Sagitta si sentiva meglio, era l’energia positiva di questa passione che la nutriva, lei che cucinava con passione, che divorava cibi come divorava la vita, si nutriva d’energia d’amore.
“Am rsas ikira neminda, ukrus himseki”: andiamo verso nord, là è sicuro... inoltriamoci nella foresta, (nessuno avrebbe capito tranne che loro due, lingua antica di un mondo scomparso)
Non verso Nistra ma direttamente verso la kioskas fantasma per trovare i mezzi per effettuare la propria missione.
Ora dovevano fermarsi, erano entrambi esausti per l’intensa lotta sostenuta.
Fermarsi dove l’aura si accentuò e Sagitta chiese: “Mio signore, andiamo nella locanda qui vicino? Non temere, alcuno ti conoscerà; berremo, ci rifocilleremo e proseguiremo, tu devi restare celato agli occhi
degli hammers.. guai se riconoscessero chi sei e da dove vieni, perderesti ogni tuo potere, e il servigio che dobbiamo rendere a Nimira e a tutta la gente d’Arcano verrebbe vanificato per sempre.”

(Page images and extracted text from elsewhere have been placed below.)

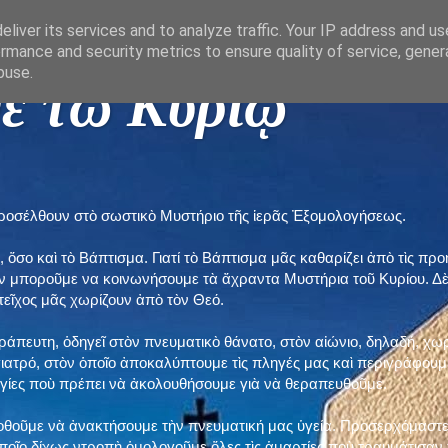
liver its services and to analyze traffic. Your IP address and u
rmance and security metrics to ensure quality of service, gene
buse.
ε τῶ Κυρίῳ "
προσέλθουν στὸ σωστικὸ Μυστήριο τῆς ἱερᾶς Ἐξομολογήσεως.
, ὅσο καὶ τὸ Βάπτισμα. Γιατί τὸ Βάπτισμα μᾶς καθαρίζει ἀπὸ τὶς 
ὲν μποροῦμε να κοινωνήσουμε τὰ ἄχραντα Μυστήρια τοῦ Κυρίου. Δ
τεῖχος μᾶς χωρίζουν ἀπὸ τὸν Θεό.
εράπευτη, ὁδηγεῖ στὸν πνευματικὸ θάνατο, στὸν αἰώνιο, δηλαδή, χω
ατρό, στὸν ὁποῖο ἀποκαλύπτουμε τὶς πληγές μας καὶ περιγράφουμε
δηγίες ποὺ πρέπει νὰ ἀκολουθήσουμε γιὰ νὰ θεραπευθοῦμε.
ποθοῦμε νὰ ἀνακτήσουμε τὴν πνευματική μας ὑγεία. Προσερχόμαστε
ποῖο δίχως ντροπὴ ὁμολογοῦμε ὅλες τὶς ἁμαρτίες ποὺ τραυμάτισαν τ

Sorpreso il cavaliere guardò negli occhi Sagitta... dunque ricordava, dunque sapeva chi era, non una volta lo aveva chiamato con il suo nome, fedele compagna di viaggio... con lei sarebbe stato al sicuro, sempre, ed il suo cuore si riempì d’amore e di rinnovato desiderio per quella piccola grande donna che nulla gli chiedeva e tutto gli aveva dato.
La baciò selvaggiamente e dolcemente insieme.
Si ricomposero, si pulirono i volti e ripresero il cammino verso la locanda: lì avrebbero trovato numerosi Hammers che conoscevano Sagitta, e lì egli avrebbe visto la sua donna farsi audace sorridere e ridere senza poterla toccare, abbracciare, senza poterle parlare quasi.
Arcano era comandato da un’Imperatrice e le Madras (governatori delle Kioskas erano tutte femmine, le amazzoni erano fiere combattenti) nessuno avrebbe capito la sottomissione di Sagitta nei suoi confronti: avrebbero solo visto errori, infamia nei confronti degli dei, chissà... forse avrebbero pensato ad una sorta di blasfemia il fatto che lei lo chiamasse mio signore, non lo sapeva, non desiderava creare altri problemi, voleva solo arrivare.... (oh tempi felici in cui non erano costretti a nascondersi e maledetta morte, maledetto destino che li aveva separati, luce e forza, potere e amore, uomo giusto per donna giusta, la perfezione al comando di un regno, il re e la sua maga) nulla poteva tornare indietro, nulla... solo proseguire e compiere la missione.
Entrò nella taverna fumosa e vide numerosi Hammer ridere e scherzare con Sagitta ed un lieve motto di fastidio gli strinse lo stomaco, ordinò del cibo, ma non aveva più fame.
Sagitta sembrava una stella splendente e parlava di loro due ma gli Hammers non comprendevano.
Sagitta sorrise all’ingresso del suo signore, chiamarlo col suo nome?
Mai e poi mai avrebbe rivelato chi era, era un costo troppo alto eppure si fece audace sorrise a tutti, ascoltò allegra la musica di Petros, conversò allegramente con Jarsali, rispose ai quesiti di Madras Kristal, sorrise alla freschezza d’Isabeau, versò del vino a Lord of Byron, si sedette accanto a lui e rise delle padelle di Kassandra morbide delle divertenti e colte battute di Kraig e conversò, conversò fino all’infinito.
Attese che il proprio principe uscisse e che anche per lei la notte fosse sicura ed uscì a tarda ora.... dopo una lunga ed allegra chiacchierata con Isabeau.
Ed ora uscendo dalla taverna incrociò i suoi occhi: “Sono ore che ti attendo, ti sento come un pugno nello stomaco, ti sento vicina e lontanissima, mia piccola regina”...
L’oscurità li inghiottì lasciando dietro la scia del loro profumo e della loro passione.